Demir Tuncalp, Ikitimur Hande Demirel, Koc Nihal, Yildirim Nurhayat
Department of Pulmonary Diseases, Cerrahpasa Medical Faculty, Istanbul University, Turkey.
Respir Med. 2005 Jan;99(1):103-6. doi: 10.1016/j.rmed.2004.05.016.
There are recent reports regarding the use of forced expiratory volume in 6 s (FEV6) in place of forced expiratory vital capacity (FVC) in the detection of airway obstruction. We aimed to investigate the role of FEV6 in comparison with FVC in the evaluation of airway obstruction.
The pulmonary function tests (PFT) results of all 5114 patients, who had been tested in the pulmonary function laboratory between 1998 and 2003, were retrospectively analyzed to investigate the relationship between FEV6 and FVC.
We have found a mean difference of 95.35+/-121.7 (min=0, max=1050) ml (3.37%) when FVC and FEV6 values (FVC-FEV6) of all cases were compared. This difference was found to be higher (180 ml, 7.3%) in patients with airway obstruction. When FEV1/FVC is taken as the gold standard, FEV1/FEV6 had negative predictive value of 92.24% and a sensitivity of 86.09% in the detection of airway obstruction.

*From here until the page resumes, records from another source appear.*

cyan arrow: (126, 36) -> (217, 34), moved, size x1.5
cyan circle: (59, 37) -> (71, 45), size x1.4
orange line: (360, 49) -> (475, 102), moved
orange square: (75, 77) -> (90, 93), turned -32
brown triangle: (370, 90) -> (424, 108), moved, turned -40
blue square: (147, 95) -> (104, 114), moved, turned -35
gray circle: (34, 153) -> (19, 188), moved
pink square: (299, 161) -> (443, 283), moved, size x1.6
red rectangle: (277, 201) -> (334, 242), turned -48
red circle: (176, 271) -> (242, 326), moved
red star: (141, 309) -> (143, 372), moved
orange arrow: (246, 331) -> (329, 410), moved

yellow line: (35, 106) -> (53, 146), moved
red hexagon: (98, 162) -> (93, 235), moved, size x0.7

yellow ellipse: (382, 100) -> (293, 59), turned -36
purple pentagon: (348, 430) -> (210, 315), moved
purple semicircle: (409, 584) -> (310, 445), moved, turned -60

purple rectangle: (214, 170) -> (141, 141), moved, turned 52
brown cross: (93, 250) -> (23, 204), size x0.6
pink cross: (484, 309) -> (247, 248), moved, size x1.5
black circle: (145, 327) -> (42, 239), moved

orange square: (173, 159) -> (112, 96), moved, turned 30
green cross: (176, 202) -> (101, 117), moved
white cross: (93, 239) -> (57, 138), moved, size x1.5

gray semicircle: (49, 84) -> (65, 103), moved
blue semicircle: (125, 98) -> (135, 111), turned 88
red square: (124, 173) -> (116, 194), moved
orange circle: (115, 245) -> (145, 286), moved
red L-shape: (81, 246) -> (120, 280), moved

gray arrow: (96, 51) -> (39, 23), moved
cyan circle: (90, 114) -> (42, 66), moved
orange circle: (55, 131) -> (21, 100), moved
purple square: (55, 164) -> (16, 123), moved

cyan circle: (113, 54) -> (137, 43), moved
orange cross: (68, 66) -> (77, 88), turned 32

Although it is easier to use FEV6 in place of FVC, relatively low sensitivity in that setting may result in the underestimation of airway obstruction. This drawback should be kept in mind when FEV6 is utilized to detect airway obstruction.

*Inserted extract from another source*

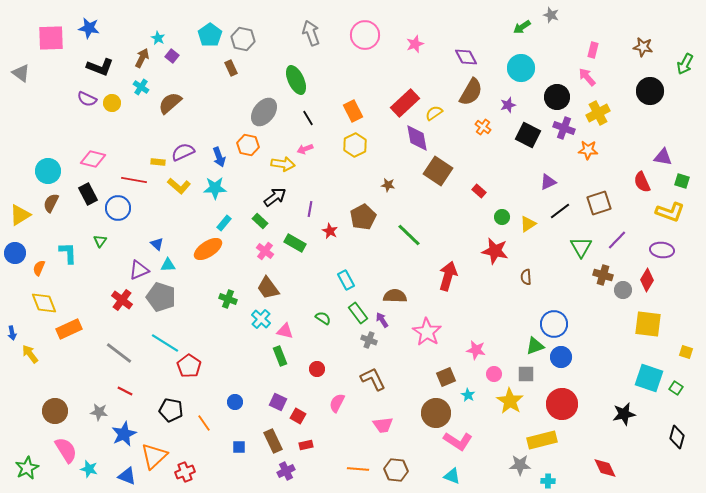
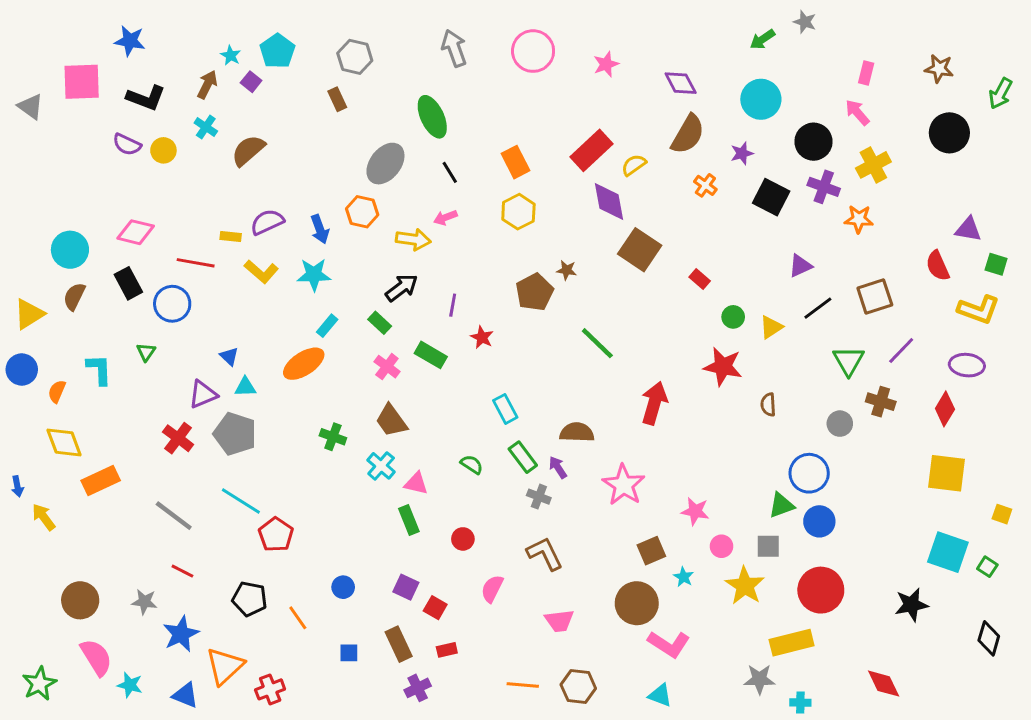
cyan pentagon: (210, 35) -> (277, 51), moved
pink square: (51, 38) -> (82, 82), moved
brown pentagon: (363, 217) -> (534, 292), moved
gray circle: (623, 290) -> (840, 424), moved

最近有关于在气道阻塞检测中使用6秒用力呼气容积(FEV6)代替用力呼气肺活量(FVC)的报道。我们旨在研究FEV6与FVC相比在气道阻塞评估中的作用。
回顾性分析了1998年至2003年间在肺功能实验室接受检测的所有5114例患者的肺功能测试(PFT)结果,以研究FEV6与FVC之间的关系。
比较所有病例的FVC和FEV6值(FVC - FEV6)时,我们发现平均差异为95.35±121.7(最小值 = 0,最大值 = 1050)ml(3.37%)。在气道阻塞患者中,这一差异更高(180 ml,7.3%)。以FEV1/FVC作为金标准时,FEV1/FEV6在气道阻塞检测中的阴性预测值为92.24%,敏感性为86.09%。
虽然使用FEV6代替FVC更容易,但在这种情况下相对较低的敏感性可能导致对气道阻塞的低估。在利用FEV6检测气道阻塞时应牢记这一缺点。